## EXERCISE DETAILS
Pictures are not part of the copy; retype all the records below exactly.

*** Opening of DATA FOR REVIEW ***

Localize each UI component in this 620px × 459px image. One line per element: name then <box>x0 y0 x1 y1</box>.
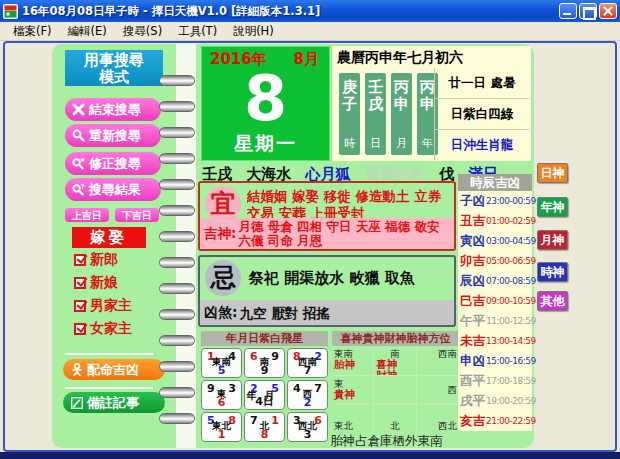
day-gods-button[interactable]: 日神 <box>537 163 568 183</box>
close-icon <box>72 103 85 116</box>
year-gods-button[interactable]: 年神 <box>537 197 568 217</box>
dir-cell-s: 南 喜神 財神 歲煞 <box>374 348 416 376</box>
hour-row-chou[interactable]: 丑吉 01:00-02:59 <box>458 211 532 231</box>
menu-bar: 檔案(F) 編輯(E) 搜尋(S) 工具(T) 說明(H) <box>0 22 620 41</box>
day-star: 3 <box>288 428 327 441</box>
pillar-day-ganzhi: 壬戌 <box>367 79 384 113</box>
pillar-month: 丙申 月 <box>391 73 412 155</box>
hour-row-yin[interactable]: 寅凶 03:00-04:59 <box>458 231 532 251</box>
checkbox-groom[interactable]: 新郎 <box>74 251 118 269</box>
checkbox-bride[interactable]: 新娘 <box>74 274 118 292</box>
spiral-ring <box>159 101 195 112</box>
hour-row-hai[interactable]: 亥吉 21:00-22:59 <box>458 411 532 431</box>
hour-row-you[interactable]: 酉平 17:00-18:59 <box>458 371 532 391</box>
hour-time: 13:00-14:59 <box>486 336 536 346</box>
spiral-ring <box>159 361 195 372</box>
menu-edit[interactable]: 編輯(E) <box>61 22 114 41</box>
evil-gods-list: 九空 厭對 招搖 <box>240 306 330 320</box>
day-star: 日紫白四綠 <box>435 99 529 130</box>
hour-row-xu[interactable]: 戌平 19:00-20:59 <box>458 391 532 411</box>
checkbox-bride-label: 新娘 <box>90 274 118 292</box>
menu-file[interactable]: 檔案(F) <box>6 22 59 41</box>
hour-row-zi[interactable]: 子凶 23:00-00:59 <box>458 191 532 211</box>
flying-star-header: 年月日紫白飛星 <box>201 331 328 346</box>
spiral-ring <box>159 309 195 320</box>
end-search-button[interactable]: 結束搜尋 <box>65 98 161 121</box>
yi-badge: 宜 <box>205 186 241 222</box>
dir-cell-nw: 西北 <box>417 404 459 432</box>
month-label: 8月 <box>294 50 319 69</box>
prev-lucky-day-button[interactable]: 上吉日 <box>65 208 109 222</box>
spiral-ring <box>159 413 195 424</box>
search-results-button[interactable]: ? 搜尋結果 <box>65 178 161 201</box>
god-name: 貴神 <box>334 389 371 400</box>
auspicious-box: 宜 結婚姻 嫁娶 移徙 修造動土 立券交易 安葬 上冊受封 吉神: 月德 母倉 … <box>198 181 456 251</box>
hour-label: 午平 <box>458 313 486 330</box>
pencil-icon <box>71 397 83 409</box>
maximize-button[interactable] <box>579 3 597 19</box>
hour-time: 09:00-10:59 <box>486 296 536 306</box>
other-gods-button[interactable]: 其他 <box>537 291 568 311</box>
hour-row-wu[interactable]: 午平 11:00-12:59 <box>458 311 532 331</box>
main-page: 2016年 8月 8 星期一 農曆丙申年七月初六 庚子 時 壬戌 日 丙申 月 … <box>196 44 534 448</box>
day-star: 1 <box>202 428 241 441</box>
svg-text:?: ? <box>81 183 85 190</box>
god-name: 胎神 <box>334 359 371 370</box>
hour-time: 19:00-20:59 <box>486 396 536 406</box>
flying-star-cell-s: 6 9 南 9 <box>244 348 285 378</box>
checkbox-icon <box>74 300 86 312</box>
spiral-ring <box>159 387 195 398</box>
spiral-ring <box>159 257 195 268</box>
hour-time: 17:00-18:59 <box>486 376 536 386</box>
hour-label: 申凶 <box>458 353 486 370</box>
dir-cell-ne: 東北 <box>332 404 374 432</box>
day-info-column: 廿一日 處暑 日紫白四綠 日沖生肖龍 <box>434 68 529 160</box>
hour-row-mao[interactable]: 卯吉 05:00-06:59 <box>458 251 532 271</box>
hour-time: 15:00-16:59 <box>486 356 536 366</box>
pillar-day: 壬戌 日 <box>365 73 386 155</box>
hour-row-wei[interactable]: 未吉 13:00-14:59 <box>458 331 532 351</box>
checkbox-groom-label: 新郎 <box>90 251 118 269</box>
flying-star-cell-sw: 8 2 西南 7 <box>287 348 328 378</box>
direction-label: 北 <box>376 421 413 431</box>
adjust-search-button[interactable]: 修正搜尋 <box>65 152 161 175</box>
spiral-binding <box>159 0 195 459</box>
close-button[interactable] <box>599 3 617 19</box>
flying-star-cell-nw: 3 6 西北 3 <box>287 412 328 442</box>
checkbox-icon <box>74 323 86 335</box>
dir-cell-center <box>374 376 416 404</box>
new-search-button[interactable]: 重新搜尋 <box>65 124 161 147</box>
flying-star-grid: 1 4 東南 5 6 9 南 9 8 2 西南 7 9 3 東 6 2 5 年月… <box>201 348 328 442</box>
dir-cell-n: 北 <box>374 404 416 432</box>
next-lucky-day-button[interactable]: 下吉日 <box>115 208 159 222</box>
menu-help[interactable]: 說明(H) <box>226 22 281 41</box>
minimize-button[interactable] <box>559 3 577 19</box>
hour-label: 卯吉 <box>458 253 486 270</box>
direction-label: 西北 <box>419 421 457 431</box>
pillar-month-ganzhi: 丙申 <box>393 79 410 113</box>
checkbox-bride-father[interactable]: 女家主 <box>74 320 132 338</box>
hour-label: 戌平 <box>458 393 486 410</box>
flying-star-cell-center: 2 5 年月 4日 <box>244 380 285 410</box>
day-star: 6 <box>202 396 241 409</box>
day-clash: 日沖生肖龍 <box>435 130 529 160</box>
evil-gods-label: 凶煞: <box>200 304 240 322</box>
checkbox-groom-father[interactable]: 男家主 <box>74 297 132 315</box>
notes-button[interactable]: 備註記事 <box>63 392 165 413</box>
lunar-panel: 農曆丙申年七月初六 庚子 時 壬戌 日 丙申 月 丙申 年 廿一日 處暑 日紫白… <box>332 46 531 161</box>
spiral-ring <box>159 153 195 164</box>
fate-check-button[interactable]: 配命吉凶 <box>63 359 165 380</box>
hour-row-si[interactable]: 巳吉 09:00-10:59 <box>458 291 532 311</box>
hour-time: 05:00-06:59 <box>486 256 536 266</box>
hour-time: 21:00-22:59 <box>486 416 536 426</box>
spiral-ring <box>159 127 195 138</box>
hour-row-chen[interactable]: 辰凶 07:00-08:59 <box>458 271 532 291</box>
spiral-ring <box>159 179 195 190</box>
hour-gods-button[interactable]: 時神 <box>537 262 568 282</box>
hour-label: 未吉 <box>458 333 486 350</box>
search-mode-title: 用事搜尋模式 <box>81 52 147 86</box>
hour-row-shen[interactable]: 申凶 15:00-16:59 <box>458 351 532 371</box>
day-star: 7 <box>288 364 327 377</box>
month-gods-button[interactable]: 月神 <box>537 230 568 250</box>
search-adjust-icon <box>72 157 85 170</box>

*** Close of DATA FOR REVIEW ***

## SOLUTION TO THIS PROBLEM
Localize each UI component in this 620px × 459px image. One line per element: name then <box>x0 y0 x1 y1</box>.
day-gods-button[interactable]: 日神 <box>537 163 568 183</box>
close-icon <box>72 103 85 116</box>
year-gods-button[interactable]: 年神 <box>537 197 568 217</box>
dir-cell-s: 南 喜神 財神 歲煞 <box>374 348 416 376</box>
hour-row-chou[interactable]: 丑吉 01:00-02:59 <box>458 211 532 231</box>
menu-bar: 檔案(F) 編輯(E) 搜尋(S) 工具(T) 說明(H) <box>0 22 620 41</box>
day-star: 3 <box>288 428 327 441</box>
pillar-day-ganzhi: 壬戌 <box>367 79 384 113</box>
pillar-month: 丙申 月 <box>391 73 412 155</box>
hour-row-yin[interactable]: 寅凶 03:00-04:59 <box>458 231 532 251</box>
checkbox-groom[interactable]: 新郎 <box>74 251 118 269</box>
checkbox-bride[interactable]: 新娘 <box>74 274 118 292</box>
spiral-ring <box>159 101 195 112</box>
hour-row-hai[interactable]: 亥吉 21:00-22:59 <box>458 411 532 431</box>
hour-row-you[interactable]: 酉平 17:00-18:59 <box>458 371 532 391</box>
hour-time: 13:00-14:59 <box>486 336 536 346</box>
spiral-ring <box>159 361 195 372</box>
menu-edit[interactable]: 編輯(E) <box>61 22 114 41</box>
evil-gods-list: 九空 厭對 招搖 <box>240 306 330 320</box>
day-star: 日紫白四綠 <box>435 99 529 130</box>
hour-row-xu[interactable]: 戌平 19:00-20:59 <box>458 391 532 411</box>
checkbox-bride-label: 新娘 <box>90 274 118 292</box>
menu-file[interactable]: 檔案(F) <box>6 22 59 41</box>
hour-row-zi[interactable]: 子凶 23:00-00:59 <box>458 191 532 211</box>
flying-star-header: 年月日紫白飛星 <box>201 331 328 346</box>
spiral-ring <box>159 309 195 320</box>
end-search-button[interactable]: 結束搜尋 <box>65 98 161 121</box>
yi-badge: 宜 <box>205 186 241 222</box>
dir-cell-nw: 西北 <box>417 404 459 432</box>
month-label: 8月 <box>294 50 319 69</box>
prev-lucky-day-button[interactable]: 上吉日 <box>65 208 109 222</box>
spiral-ring <box>159 413 195 424</box>
search-results-button[interactable]: ? 搜尋結果 <box>65 178 161 201</box>
god-name: 貴神 <box>334 389 371 400</box>
auspicious-box: 宜 結婚姻 嫁娶 移徙 修造動土 立券交易 安葬 上冊受封 吉神: 月德 母倉 … <box>198 181 456 251</box>
hour-label: 午平 <box>458 313 486 330</box>
pencil-icon <box>71 397 83 409</box>
maximize-button[interactable] <box>579 3 597 19</box>
hour-time: 09:00-10:59 <box>486 296 536 306</box>
other-gods-button[interactable]: 其他 <box>537 291 568 311</box>
hour-row-wu[interactable]: 午平 11:00-12:59 <box>458 311 532 331</box>
main-page: 2016年 8月 8 星期一 農曆丙申年七月初六 庚子 時 壬戌 日 丙申 月 … <box>196 44 534 448</box>
day-star: 1 <box>202 428 241 441</box>
svg-text:?: ? <box>81 183 85 190</box>
god-name: 胎神 <box>334 359 371 370</box>
hour-time: 19:00-20:59 <box>486 396 536 406</box>
flying-star-cell-s: 6 9 南 9 <box>244 348 285 378</box>
checkbox-icon <box>74 300 86 312</box>
spiral-ring <box>159 387 195 398</box>
spiral-ring <box>159 257 195 268</box>
hour-time: 17:00-18:59 <box>486 376 536 386</box>
hour-label: 申凶 <box>458 353 486 370</box>
dir-cell-ne: 東北 <box>332 404 374 432</box>
day-info-column: 廿一日 處暑 日紫白四綠 日沖生肖龍 <box>434 68 529 160</box>
hour-row-mao[interactable]: 卯吉 05:00-06:59 <box>458 251 532 271</box>
hour-time: 15:00-16:59 <box>486 356 536 366</box>
pillar-day: 壬戌 日 <box>365 73 386 155</box>
hour-row-wei[interactable]: 未吉 13:00-14:59 <box>458 331 532 351</box>
checkbox-groom-label: 新郎 <box>90 251 118 269</box>
flying-star-cell-sw: 8 2 西南 7 <box>287 348 328 378</box>
direction-label: 北 <box>376 421 413 431</box>
adjust-search-button[interactable]: 修正搜尋 <box>65 152 161 175</box>
spiral-binding <box>159 0 195 459</box>
close-button[interactable] <box>599 3 617 19</box>
flying-star-cell-nw: 3 6 西北 3 <box>287 412 328 442</box>
checkbox-icon <box>74 323 86 335</box>
dir-cell-center <box>374 376 416 404</box>
new-search-button[interactable]: 重新搜尋 <box>65 124 161 147</box>
flying-star-grid: 1 4 東南 5 6 9 南 9 8 2 西南 7 9 3 東 6 2 5 年月… <box>201 348 328 442</box>
dir-cell-n: 北 <box>374 404 416 432</box>
next-lucky-day-button[interactable]: 下吉日 <box>115 208 159 222</box>
menu-help[interactable]: 說明(H) <box>226 22 281 41</box>
minimize-button[interactable] <box>559 3 577 19</box>
hour-label: 卯吉 <box>458 253 486 270</box>
direction-label: 西北 <box>419 421 457 431</box>
pillar-month-ganzhi: 丙申 <box>393 79 410 113</box>
checkbox-bride-father[interactable]: 女家主 <box>74 320 132 338</box>
hour-label: 戌平 <box>458 393 486 410</box>
flying-star-cell-center: 2 5 年月 4日 <box>244 380 285 410</box>
day-star: 6 <box>202 396 241 409</box>
day-clash: 日沖生肖龍 <box>435 130 529 160</box>
evil-gods-label: 凶煞: <box>200 304 240 322</box>
checkbox-groom-father[interactable]: 男家主 <box>74 297 132 315</box>
notes-button[interactable]: 備註記事 <box>63 392 165 413</box>
lunar-panel: 農曆丙申年七月初六 庚子 時 壬戌 日 丙申 月 丙申 年 廿一日 處暑 日紫白… <box>332 46 531 161</box>
spiral-ring <box>159 153 195 164</box>
fate-check-button[interactable]: 配命吉凶 <box>63 359 165 380</box>
hour-row-si[interactable]: 巳吉 09:00-10:59 <box>458 291 532 311</box>
hour-time: 05:00-06:59 <box>486 256 536 266</box>
hour-time: 21:00-22:59 <box>486 416 536 426</box>
spiral-ring <box>159 127 195 138</box>
hour-row-chen[interactable]: 辰凶 07:00-08:59 <box>458 271 532 291</box>
spiral-ring <box>159 179 195 190</box>
hour-gods-button[interactable]: 時神 <box>537 262 568 282</box>
hour-label: 未吉 <box>458 333 486 350</box>
search-mode-title: 用事搜尋模式 <box>81 52 147 86</box>
hour-row-shen[interactable]: 申凶 15:00-16:59 <box>458 351 532 371</box>
day-star: 7 <box>288 364 327 377</box>
month-gods-button[interactable]: 月神 <box>537 230 568 250</box>
search-adjust-icon <box>72 157 85 170</box>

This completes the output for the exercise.